Role of SAV in estuarine inorganic carbon cycling

By Cassie Gurbisz in SAV carbon cycling

deploying a benthic chamber

Accurate climate prediction requires a detailed understanding of the global carbon cycle. A key carbon cycle feature is the transport of carbon from land to the open ocean. Before reaching the ocean, carbon carried by rivers passes through estuaries, where significant transformations take place. Many of these transformations are mediated by living organisms, such as oysters, clams, salt marshes, mangroves, and seagrasses. However, these “macrobiota” are generally ignored in models of carbon transformations in estuaries. This project aims to advance our understanding of the role that macrobiota play in estuarine carbon dynamics and, ultimately, the large-scale marine cycles of carbon.

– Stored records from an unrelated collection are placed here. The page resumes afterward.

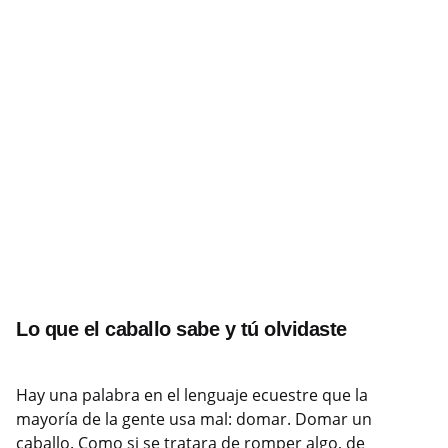
Lo que el caballo sabe y tú olvidaste
Hay una palabra en el lenguaje ecuestre que la
mayoría de la gente usa mal: domar. Domar un
caballo. Como si se tratara de romper algo, de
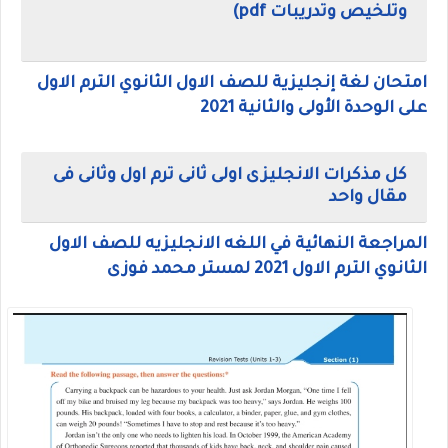
وتلخيص وتدريبات pdf)
امتحان لغة إنجليزية للصف الاول الثانوي الترم الاول
على الوحدة الأولى والثانية 2021
كل مذكرات الانجليزى اولى ثانى ترم اول وثانى فى
مقال واحد
المراجعة النهائية في اللغه الانجليزيه للصف الاول
الثانوي الترم الاول 2021 لمستر محمد فوزى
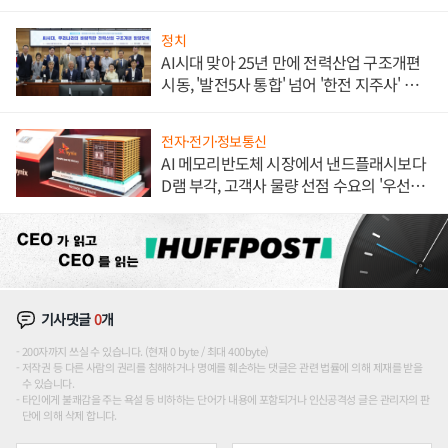
정치
AI시대 맞아 25년 만에 전력산업 구조개편
시동, '발전5사 통합' 넘어 '한전 지주사' 재편
론도
전자·전기·정보통신
AI 메모리반도체 시장에서 낸드플래시보다
D램 부각, 고객사 물량 선점 수요의 '우선순
위'
기사댓글
0
개
200자까지 쓰실 수 있습니다. (현재 0 byte / 최대 400byte)
저작권 등 다른 사람의 권리를 침해하거나 명예를 훼손하는 댓글은 관련 법률에 의해 제재를 받을
수 있습니다.
타인에게 불쾌감을 주는 욕설 등 비하하는 단어가 내용에 포함되거나 인신공격성 글은 관리자의 판
단에 의해 삭제 합니다.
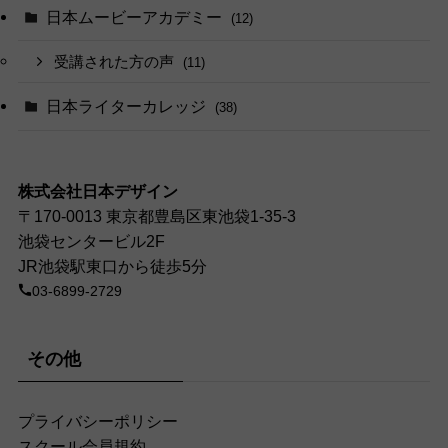
日本ムービーアカデミー
(12)
受講された方の声
(11)
日本ライターカレッジ
(38)
株式会社日本デザイン
〒170-0013 東京都豊島区東池袋1-35-3
池袋センタービル2F
JR池袋駅東口から徒歩5分
03-6899-2729
その他
プライバシーポリシー
スクール会員規約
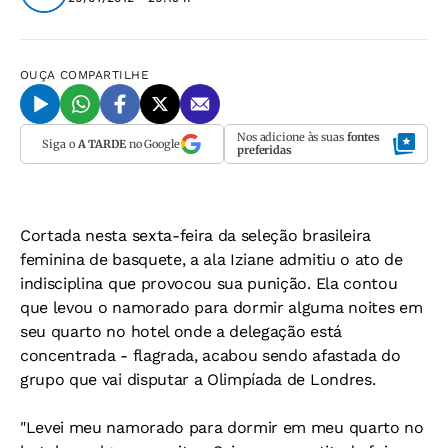
OUÇA
COMPARTILHE
Nos adicione às suas
fontes
Siga o
A TARDE
no Google
preferidas
Cortada nesta sexta-feira da seleção brasileira
feminina de basquete, a ala Iziane admitiu o ato de
indisciplina que provocou sua punição. Ela contou
que levou o namorado para dormir alguma noites em
seu quarto no hotel onde a delegação está
concentrada - flagrada, acabou sendo afastada do
grupo que vai disputar a Olimpíada de Londres.
"Levei meu namorado para dormir em meu quarto no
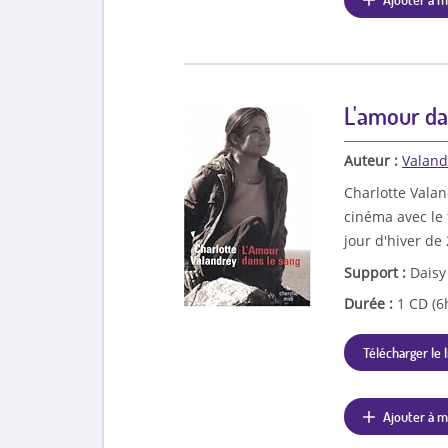
L'amour da
Auteur :
Valand
Charlotte Valan
cinéma avec le 
jour d'hiver de
Support :
Daisy
Durée :
1 CD (6
Télécharger le l
Ajouter à m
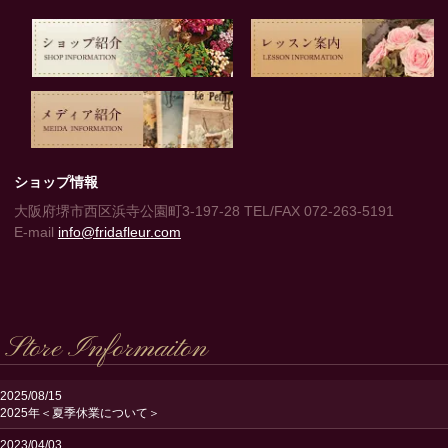
ショップ情報
大阪府堺市西区浜寺公園町3-197-28 TEL/FAX 072-263-5191
E-mail
info@fridafleur.com
Store Informaiton
2025/08/15
2025年＜夏季休業について＞
2023/04/03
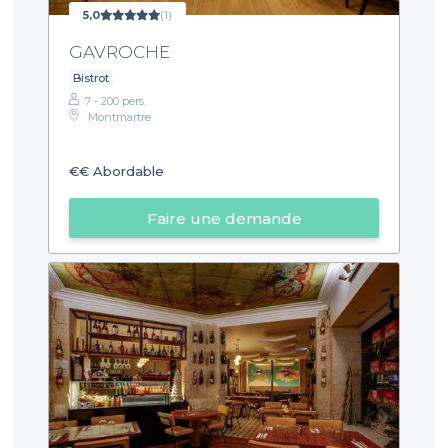
5,0
(1)
GAVROCHE
Bistrot
7 - 200 pers.
Montmartre
€€
Abordable
Faire une demande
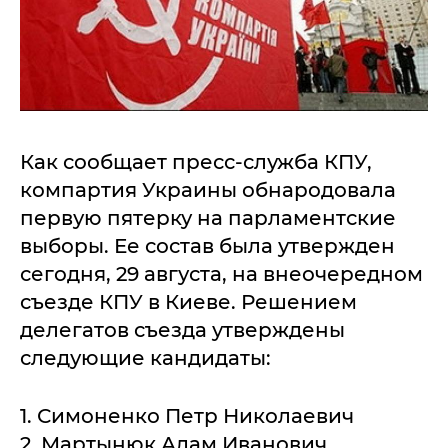
Как сообщает пресс-служба КПУ,
компартия Украины обнародовала
первую пятерку на парламентские
выборы. Ее состав была утвержден
сегодня, 29 августа, на внеочередном
съезде КПУ в Киеве. Решением
делегатов съезда утверждены
следующие кандидаты:
1. Симоненко Петр Николаевич
2. Мартынюк Адам Иванович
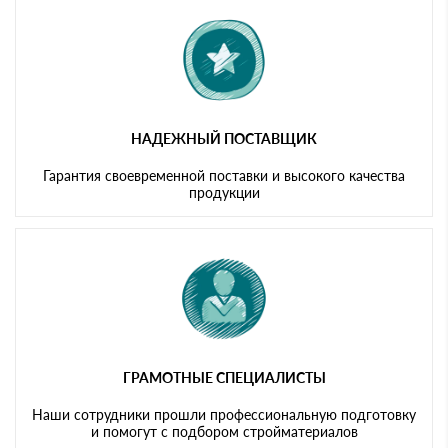
картам
НАДЕЖНЫЙ ПОСТАВЩИК
Гарантия своевременной поставки и высокого качества
продукции
ГРАМОТНЫЕ СПЕЦИАЛИСТЫ
Наши сотрудники прошли профессиональную подготовку
и помогут с подбором стройматериалов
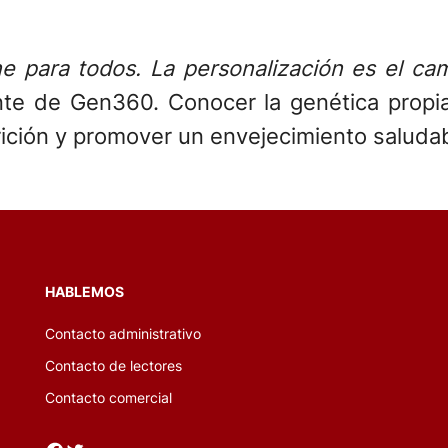
e para todos. La personalización es el cam
rente de Gen360. Conocer la genética prop
rición y promover un envejecimiento saludab
HABLEMOS
Contacto administrativo
Contacto de lectores
Contacto comercial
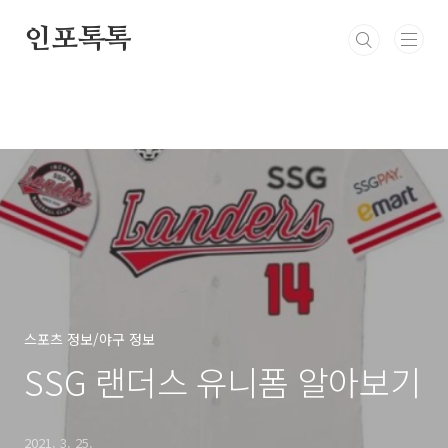
본문 바로가기
인포톡톡
스포츠 정보/야구 정보
SSG 랜더스 유니폼 알아보기
2021. 3. 25.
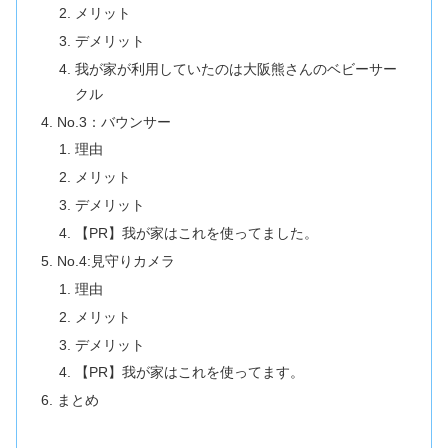
メリット
デメリット
我が家が利用していたのは大阪熊さんのベビーサー
クル
No.3：バウンサー
理由
メリット
デメリット
【PR】我が家はこれを使ってました。
No.4:見守りカメラ
理由
メリット
デメリット
【PR】我が家はこれを使ってます。
まとめ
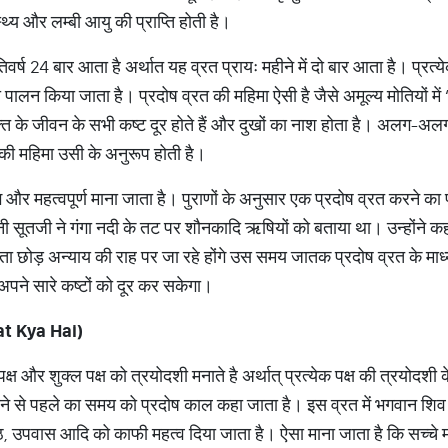
्थ्य और लम्बी आयु की प्राप्ति होती है।
तिवर्ष 24 बार आता है अर्थात यह व्रत प्रायः महीने में दो बार आता है। प्रत्य
 पालन किया जाता है। प्रदोष व्रत की महिमा ऐसी है जैसे अमूल्य मोतियों मे
क्ति के जीवन के सभी कष्ट दूर होते हैं और दुखों का नाश होता है। अलग-अ
त की महिमा उसी के अनुरूप होती है।
त शुभ और महत्वपूर्ण माना जाता है। पुराणों के अनुसार एक प्रदोष व्रत करने 
्ञानी सूतजी ने गंगा नदी के तट पर शौनकादि ऋषियों को बताया था। उन्होंने 
्ता छोड़ अन्याय की राह पर जा रहे होंगे उस समय जातक प्रदोष व्रत के म
अपने सारे कष्टों को दूर कर सकेगा।
t Kya Hai)
 पक्ष और शुक्ल पक्ष को त्रयोदशी मनाते है अर्थात् प्रत्येक पक्ष की त्रयोदश
 आने से पहले का समय को प्रदोष काल कहा जाता है। इस व्रत में भगवान शिव क
ा-पाठ, उपवास आदि को काफी महत्व दिया जाता है। ऐसा माना जाता है कि सच्चे 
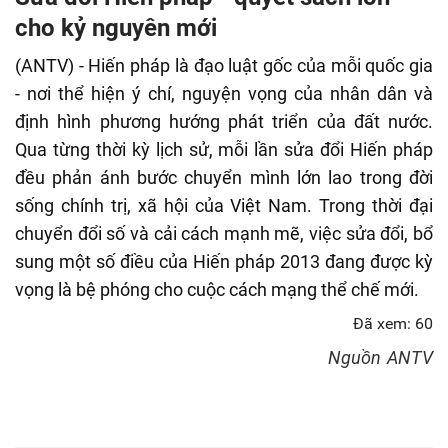
fulls
cho kỷ nguyên mới
(ANTV) - Hiến pháp là đạo luật gốc của mỗi quốc gia
- nơi thể hiện ý chí, nguyện vọng của nhân dân và
định hình phương hướng phát triển của đất nước.
Qua từng thời kỳ lịch sử, mỗi lần sửa đổi Hiến pháp
đều phản ánh bước chuyển mình lớn lao trong đời
sống chính trị, xã hội của Việt Nam. Trong thời đại
chuyển đổi số và cải cách mạnh mẽ, việc sửa đổi, bổ
sung một số điều của Hiến pháp 2013 đang được kỳ
vọng là bệ phóng cho cuộc cách mạng thể chế mới.
Đã xem: 60
Nguồn
ANTV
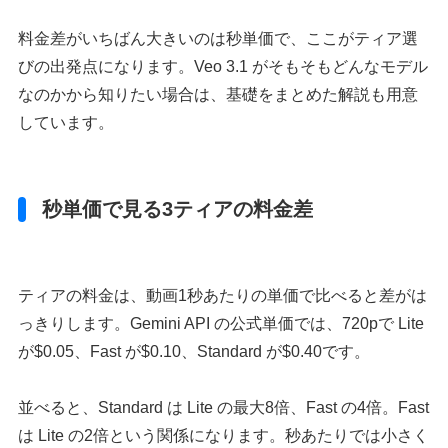
料金差がいちばん大きいのは秒単価で、ここがティア選
びの出発点になります。Veo 3.1 がそもそもどんなモデル
なのかから知りたい場合は、基礎をまとめた解説も用意
しています。
秒単価で見る3ティアの料金差
ティアの料金は、動画1秒あたりの単価で比べると差がは
っきりします。Gemini API の公式単価では、720pで Lite
が$0.05、Fast が$0.10、Standard が$0.40です。
並べると、Standard は Lite の最大8倍、Fast の4倍。Fast
は Lite の2倍という関係になります。秒あたりでは小さく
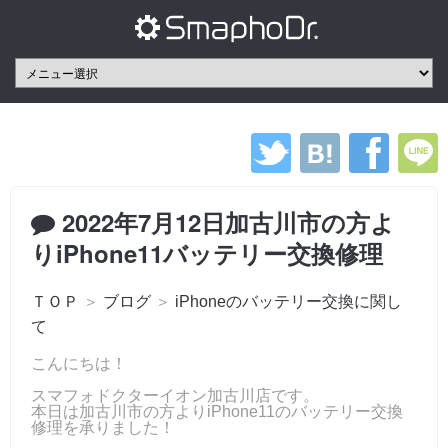
2022年7月12日加古川市の方よ
りiPhone11バッテリー交換修理
ＴＯＰ
＞
ブログ
＞
iPhoneのバッテリー交換に関し
て
こんにちは！
スマフォドクターイオン加古川店です。
本日は加古川市の方よりiPhone11のバッテリー交換
修理を承りました！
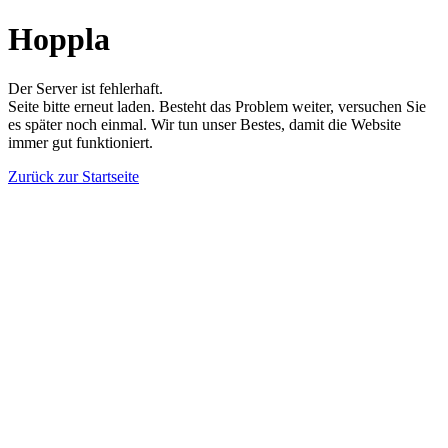
Hoppla
Der Server ist fehlerhaft.
Seite bitte erneut laden. Besteht das Problem weiter, versuchen Sie
es später noch einmal. Wir tun unser Bestes, damit die Website
immer gut funktioniert.
Zurück zur Startseite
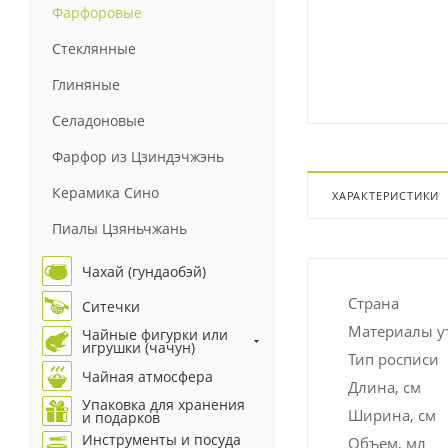
Фарфоровые
Стеклянные
Глиняные
Селадоновые
Фарфор из Цзиндэчжэнь
Керамика Сино
ХАРАКТЕРИСТИКИ
Пиалы Цзяньчжань
Чахай (гундаобэй)
Страна
Ситечки
Материалы у
Чайные фигурки или
игрушки (чачун)
Тип росписи
Чайная атмосфера
Длина, см
Упаковка для хранения
Ширина, см
и подарков
Инструменты и посуда
Объем, мл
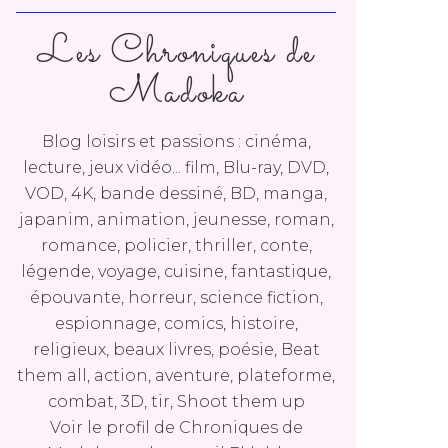
Les Chroniques de
Madoka
Blog loisirs et passions : cinéma,
lecture, jeux vidéo... film, Blu-ray, DVD,
VOD, 4K, bande dessiné, BD, manga,
japanim, animation, jeunesse, roman,
romance, policier, thriller, conte,
légende, voyage, cuisine, fantastique,
épouvante, horreur, science fiction,
espionnage, comics, histoire,
religieux, beaux livres, poésie, Beat
them all, action, aventure, plateforme,
combat, 3D, tir, Shoot them up
Voir le profil de
Chroniques de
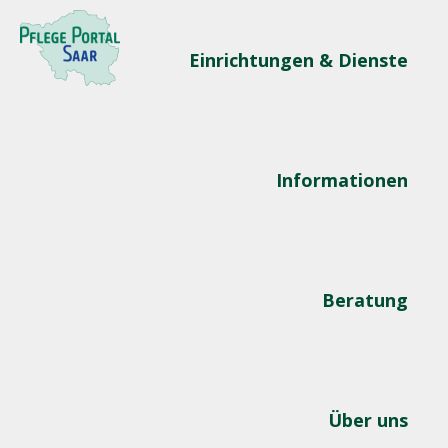
Einrichtungen & Dienste
Informationen
Beratung
Über uns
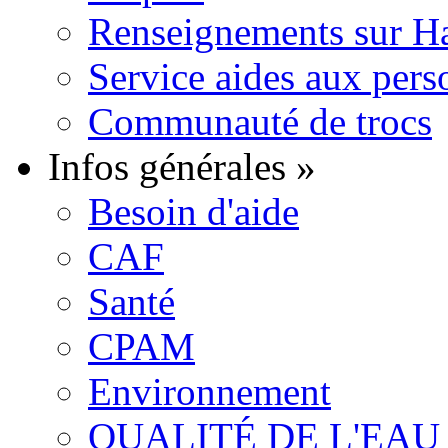
Renseignements sur H
Service aides aux pers
Communauté de trocs
Infos générales
»
Besoin d'aide
CAF
Santé
CPAM
Environnement
QUALITÉ DE L'EAU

Our lab’s role is to measure alkalinity fluxes in SAV beds in the York and Potomac Rivers using incubation chambers deployed in the field. We know that SAV and seagrasses are “blue carbon” ecosystems because the plant material they grow by taking up carbon dioxide during photosynthesis is often buried and stored as organic carbon in the underlying sediments. Therefore, they sequester carbon. However, we know much less about how the plants affect alkalinity, or the buffering capacity of the water. Since alkalinity can affect how much carbon dioxide the water can absorb from the atmosphere, any changes in alkalinity can ultimately affect whether an estuary is a source or sink for carbon dioxide.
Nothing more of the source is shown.